Run services as an unprivileged user
Running a service as root turns one bug into full server access. Give each service its own unprivileged account, or let systemd do it with DynamicUser.
Why not just run everything as root
Root can do anything on the machine: read every file, change any setting, delete the whole system. When you run a service as root, you hand all of that power to that service. If the service has a bug an attacker can exploit, they do not just get the service, they get root, and root is the whole server. Running as an unprivileged user contains the damage. A bug in a service that runs as a limited account gives an attacker only what that account can touch, which should be almost nothing.
This is the principle of least privilege: give each part of the system exactly the access it needs to do its job, and nothing more. It is the single most effective habit for limiting the blast radius of a compromise, and on a modern server it costs you almost nothing to apply.
A dedicated account per service
The classic approach is to create a separate system user for each service, one that owns only that service's files and cannot log in. A system account for a web app might look like this:
sudo useradd --system --no-create-home --shell /usr/sbin/nologin appsvc
Each flag matters. --system makes it a service account, not a human login. --no-create-home skips a home directory it does not need. --shell /usr/sbin/nologin means that even if an attacker somehow gets hold of the account, they cannot open a shell with it. The account exists only to own a process and its files.
Then give that user just the files it needs, and no more:
sudo chown -R appsvc:appsvc /opt/myapp
Now the service reads and writes its own directory and has no business anywhere else on the disk. If it is ever exploited, the files the attacker can change are limited to /opt/myapp; the account can still read anything world-readable, but it cannot modify the rest of the system.
Let systemd run it as that user
Once the account exists, tell systemd to run the service as it. In the unit file, one line does it:
[Service]
ExecStart=/opt/myapp/bin/server
User=appsvc
Group=appsvc
User=appsvc means the process starts with that account's limited privileges instead of root's. This is the normal, well-trodden way to run an application under systemd, and it is worth doing for every service you write a unit for.
Or skip the account entirely with DynamicUser
systemd can go one step further and create a throwaway user for you, one that exists only while the service runs. Set DynamicUser=yes and you do not manage an account at all:
[Service]
ExecStart=/opt/myapp/bin/server
DynamicUser=yes
StateDirectory=myapp
At start, systemd allocates an unused user ID; at stop, it releases it. The service also gets a private /tmp, a read-only view of most of the filesystem, and a writable state directory under /var/lib/myapp that StateDirectory= sets up and hands to it. For a self-contained service that only needs its own state directory, DynamicUser=yes is the least-effort way to get strong isolation, because there is no long-lived account for an attacker to target at all.

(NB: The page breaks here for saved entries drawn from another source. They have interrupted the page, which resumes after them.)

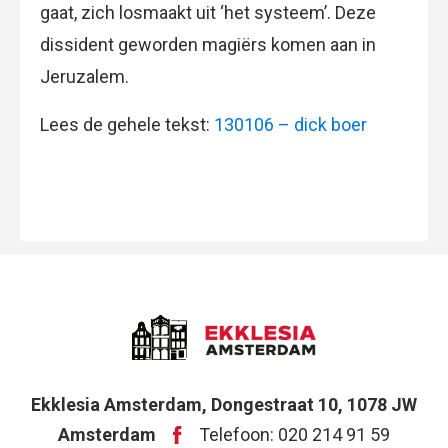
gaat, zich losmaakt uit ‘het systeem’. Deze
dissident geworden magiërs komen aan in
Jeruzalem.
Lees de gehele tekst:
130106 – dick boer
Ekklesia Amsterdam, Dongestraat 10, 1078 JW
Amsterdam
Telefoon: 020 214 91 59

Writing units by hand is fiddly, and getting the hardening directives right is most of the value. The generator in the systemd service and timer guide can fill in these options for you so the unit is correct the first time.
How this fits with the rest
Least privilege is one layer, and it works with the others rather than replacing them. A default-deny firewall controls what can reach the service; running it as an unprivileged user controls what the service can do if it is breached; and hardened SSH keeps attackers off the box in the first place. No single one of these is enough, and together they mean a bug in one service does not become a compromise of the whole server.
Before you move on, run through a hardening checklist for the whole box and generate a personalised copy to work from:
FAQ
Why should I not run a service as root?
Because root can do anything on the machine, a service running as root that gets exploited hands the attacker the entire server, not just the service. Running the service as a limited, unprivileged account contains the damage to whatever that account can access. Reserve root for administration, and run every long-running service as a restricted user.
How do I create a user that cannot log in?
Run sudo useradd --system --no-create-home --shell /usr/sbin/nologin NAME. The nologin shell means the account cannot open an interactive session even if its credentials are stolen, --system marks it as a service account, and --no-create-home skips a home directory it does not need. Give it ownership of only its own files with chown.
What is systemd DynamicUser?
DynamicUser=yes tells systemd to create a temporary user for the service that exists only while it runs, so you never manage a long-lived account. It also gives the service a private /tmp, a mostly read-only filesystem view, and a managed state directory. It is the least-effort way to run a self-contained service under a throwaway, low-privilege identity.
Does running as a non-root user replace a firewall?
No. They protect different things. Running as an unprivileged user limits what a service can do if it is breached, while a firewall limits what can reach the service at all. Use both, along with hardened SSH, so each layer covers what the others cannot.
What files should the service user own?
Only the files the service actually needs, and nothing more. Give the account ownership of its own working directory and its data, and leave everything else owned by root. A good pattern is sudo chown -R svc-app:svc-app /opt/svc-app for the application directory, while configuration under /etc stays owned by root and is only readable by the service. The goal is that if the process is ever compromised, the files it can change are limited to its own data, not the rest of the system.